How a Surge in Gasoline Prices to €2 Could Affect Greek Tourism

Rising tensions in the Middle East and the possibility of disruptions in global oil flows are once again pushing fuel prices higher, raising concerns across Europe.

Greece, with its heavy reliance on tourism, may face particular challenges if gasoline prices climb from €1.80 to €2 per liter — a scenario examined in

a recent pan-European study published in ScienceDirect.

The study points out that when energy costs increase significantly, households are forced to reprioritize their spending. Essential needs such as heating, lighting, and transportation take precedence, leaving less disposable income for non-essential activities like leisure travel. Because tourism is highly sensitive to changes in income, it is especially exposed during times of economic pressure.

For domestic tourism in particular, the effect of rising transportation costs could be severe. Traveling within Greece often involves road transport — either by car or bus — especially for visits to inland or lesser-known destinations.
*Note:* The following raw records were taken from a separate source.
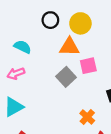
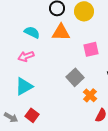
orange triangle: (69, 47) -> (61, 32), moved
gray square: (66, 77) -> (75, 77), moved

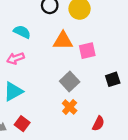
orange triangle: (61, 32) -> (63, 41), moved
orange cross: (90, 95) -> (70, 107), moved

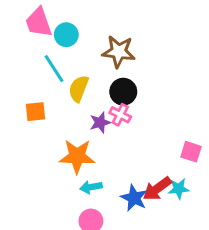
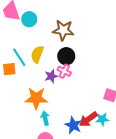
cyan line: (54, 69) -> (19, 57), moved
cyan arrow: (91, 187) -> (45, 118), turned 88

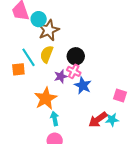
brown star: (63, 30) -> (49, 30), moved, turned -30
orange star: (36, 98) -> (46, 98), turned -30
blue star: (73, 125) -> (83, 85), moved

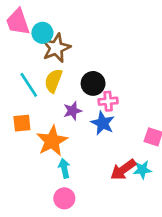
orange square: (18, 69) -> (22, 123), moved
pink cross: (74, 71) -> (108, 101), moved, turned -32

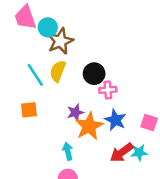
purple star: (73, 111) -> (75, 112), moved
blue star: (103, 123) -> (115, 120), moved
orange star: (52, 141) -> (89, 126), moved

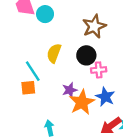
brown star: (60, 41) -> (94, 26), moved
cyan line: (35, 75) -> (33, 71), moved
cyan arrow: (68, 151) -> (49, 128), moved

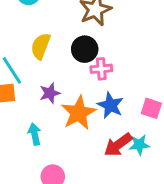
purple star: (70, 90) -> (50, 93), moved
cyan arrow: (49, 128) -> (35, 134), moved

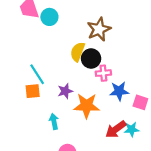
yellow semicircle: (41, 46) -> (78, 52), moved
blue star: (110, 105) -> (119, 91), moved, turned -30
orange star: (79, 113) -> (87, 106), turned 30

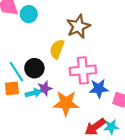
black circle: (91, 59) -> (34, 68), moved
pink cross: (103, 73) -> (83, 70), size x1.6
cyan arrow: (54, 121) -> (33, 93), moved, turned 88

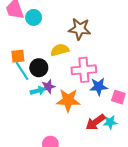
brown star: (78, 26) -> (80, 29), turned 30
yellow semicircle: (57, 49) -> (60, 50), turned 54
orange square: (12, 88) -> (18, 56), moved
A spike in fuel prices makes these trips more expensive and, therefore, less attractive to Greek holidaymakers, particularly those from middle- and lower-income groups. The study’s projections suggest that a fuel price increase from €1.80 to €2 per liter could lead to a 3–4% drop in domestic tourist arrivals to popular mainland destinations. This would likely be accompanied by shorter stays, reduced local spending, and a decline in travel to more remote regions — developments that would put added pressure on small and medium-sized tourism businesses.

While international tourism may appear more insulated from local fuel prices, the broader economic picture tells a more complex story. Airlines often hedge fuel costs, and ticket pricing varies significantly between markets, which may cushion the immediate impact. However, the indirect effects of rising energy prices — such as inflation and increased operational costs for hotels, restaurants, and transport providers — could ultimately make Greece a more expensive and less competitive destination in the global tourism market.

Greece’s vulnerability is further heightened by structural characteristics of its tourism sector. The country’s hospitality industry consumes relatively high amounts of energy, and the peak travel season is narrowly concentrated in just a few summer months. These factors make the industry more susceptible to sudden price shocks than in countries with year-round tourism or lower energy dependencies.